Collected data entries:
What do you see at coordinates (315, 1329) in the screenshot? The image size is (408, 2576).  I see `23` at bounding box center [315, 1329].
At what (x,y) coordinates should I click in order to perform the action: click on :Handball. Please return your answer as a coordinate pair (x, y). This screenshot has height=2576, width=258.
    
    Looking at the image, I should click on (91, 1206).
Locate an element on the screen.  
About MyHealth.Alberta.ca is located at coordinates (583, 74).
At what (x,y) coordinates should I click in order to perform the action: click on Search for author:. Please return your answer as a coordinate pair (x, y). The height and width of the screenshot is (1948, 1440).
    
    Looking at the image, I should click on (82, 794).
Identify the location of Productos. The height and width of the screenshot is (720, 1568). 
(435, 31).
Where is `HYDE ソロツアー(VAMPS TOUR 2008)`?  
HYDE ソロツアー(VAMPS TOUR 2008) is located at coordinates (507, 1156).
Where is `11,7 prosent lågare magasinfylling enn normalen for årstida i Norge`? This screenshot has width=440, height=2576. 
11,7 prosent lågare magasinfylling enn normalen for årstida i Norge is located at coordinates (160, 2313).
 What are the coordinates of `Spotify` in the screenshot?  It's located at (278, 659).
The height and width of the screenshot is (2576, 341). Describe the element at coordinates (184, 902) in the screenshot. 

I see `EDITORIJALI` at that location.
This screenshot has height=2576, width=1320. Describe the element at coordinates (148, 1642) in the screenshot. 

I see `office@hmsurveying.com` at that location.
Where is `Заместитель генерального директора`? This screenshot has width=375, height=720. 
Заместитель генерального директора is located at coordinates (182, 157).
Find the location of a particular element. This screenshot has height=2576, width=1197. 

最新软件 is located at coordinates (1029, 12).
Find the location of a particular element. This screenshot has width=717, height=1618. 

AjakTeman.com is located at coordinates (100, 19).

What is expected:
You are asked to transcribe the complete data exactly.

Result of this exercise:
What do you see at coordinates (315, 1329) in the screenshot? The image size is (408, 2576).  I see `23` at bounding box center [315, 1329].
At what (x,y) coordinates should I click in order to perform the action: click on :Handball. Please return your answer as a coordinate pair (x, y). This screenshot has height=2576, width=258.
    
    Looking at the image, I should click on (91, 1206).
Locate an element on the screen.  
About MyHealth.Alberta.ca is located at coordinates (583, 74).
At what (x,y) coordinates should I click in order to perform the action: click on Search for author:. Please return your answer as a coordinate pair (x, y). The height and width of the screenshot is (1948, 1440).
    
    Looking at the image, I should click on (82, 794).
Identify the location of Productos. The height and width of the screenshot is (720, 1568). 
(435, 31).
Where is `HYDE ソロツアー(VAMPS TOUR 2008)`?  
HYDE ソロツアー(VAMPS TOUR 2008) is located at coordinates (507, 1156).
Where is `11,7 prosent lågare magasinfylling enn normalen for årstida i Norge`? This screenshot has width=440, height=2576. 
11,7 prosent lågare magasinfylling enn normalen for årstida i Norge is located at coordinates (160, 2313).
 What are the coordinates of `Spotify` in the screenshot?  It's located at (278, 659).
The height and width of the screenshot is (2576, 341). Describe the element at coordinates (184, 902) in the screenshot. 

I see `EDITORIJALI` at that location.
This screenshot has height=2576, width=1320. Describe the element at coordinates (148, 1642) in the screenshot. 

I see `office@hmsurveying.com` at that location.
Where is `Заместитель генерального директора`? This screenshot has width=375, height=720. 
Заместитель генерального директора is located at coordinates (182, 157).
Find the location of a particular element. This screenshot has height=2576, width=1197. 

最新软件 is located at coordinates (1029, 12).
Find the location of a particular element. This screenshot has width=717, height=1618. 

AjakTeman.com is located at coordinates (100, 19).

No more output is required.